Miracle Mile is the kind of film that sneaks up on you. What begins as a quirky, synth-soaked ‘80s romance quickly pivots into something far darker—a tense, time-ticking thriller about the possible end of the world. It plays with your expectations and does it smartly.
It reminded me of After Hours, with its eerie, empty streets and a rising sense of urban madness. Anthony Edwards is excellent as the everyman suddenly thrust into chaos, trying to make sense of increasingly alarming events. As the city stirs, panic spreads—looting, violence, and hysteria erupt in waves.
What’s unnerving is how the film keeps you guessing: is this happening or just a massive misunderstanding? It doesn’t quite pack the punch of Scorsese’s film, perhaps because faceless nuclear doom is harder to connect with than the weirdness of late-night city dwellers. Still, it’s a compelling, offbeat descent into dread—uneven but gripping.
The Wild Pear Tree is a slow, meandering wander through the frustrations of youth, homecoming, and generational disappointment. It’s all long conversations, philosophical tangents, and metaphor-heavy visuals—but somehow, it works. Sinan is both insufferable and relatable, and the dynamic with his charming wreck of a father quietly steals the film. It’s overlong, sure, but if you’re in the mood for something introspective and beautifully shot, this one digs deep—and then keeps digging.

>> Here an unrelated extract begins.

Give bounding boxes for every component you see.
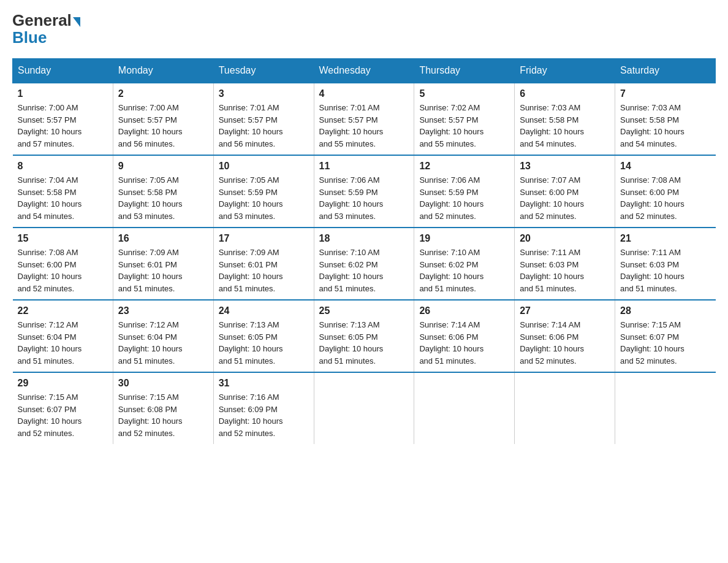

Blood for Dracula is what happens when Andy Warhol produces a vampire film but forgets to include a pulse. Udo Kier stars as a tubercular, virgin-obsessed Count who leaves a bloodless Romania for Italy, where the local virgins are all too busy being ravished by a communist handyman with muscles and a moustache. What follows is a two-hour fever dream of incest, rape, domestic violence, and a sprinkling of paedophilia, all wrapped in painfully dry, soundless sex scenes and Marxism. The acting is wooden, the accents criminal, and the political commentary so blunt it could bruise fruit. And yet—somehow—it’s mesmerising. Praise be to the 4K UHD restoration, which polishes this sleazy oddity into a thing of warped beauty. The colours pop, the grain dances, and Kier’s sweaty desperation has never looked sharper. It’s tasteless, tone-deaf, utterly absurd… and weirdly more watchable than Twilight.